Tuesday, May 01, 2007

GOING THROUGH CUSTOMS

A distinguished young woman on a flight from Switzerland asked the Priest beside her, "Father, may I ask a favor?"

"Of course. What may I do for you?"
"Well, I bought an expensive woman's electronic hair dryer for my mother's birthday that is unopened and well over the Customs limits, and I'm afraid they'll confiscate it. Is there any way you could carry it through Customs for me? Under your robes perhaps?"

"I would love to help you, dear, but I must warn you: I will not lie."

"With your honest face, Father, no one will question you."!

When they got to Customs, she let the priest go ahead of her.
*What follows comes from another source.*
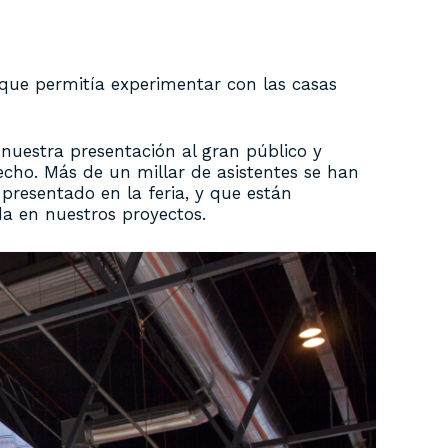
que permitía experimentar con las casas
nuestra presentación al gran público y
cho. Más de un millar de asistentes se han
resentado en la feria, y que están
da en nuestros proyectos.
The official asked, "Father, do you have anything to declare?" "From the top of my head down to my waist, I have nothing to declare." The official thought this answer strange, so asked, "And what do you have to declare from your waist to the floor?" "I have a marvelous instrument designed to be used on a woman, but which is, to date, unused."

Roaring with laughter, the official said, "Go ahead, Father. "Next!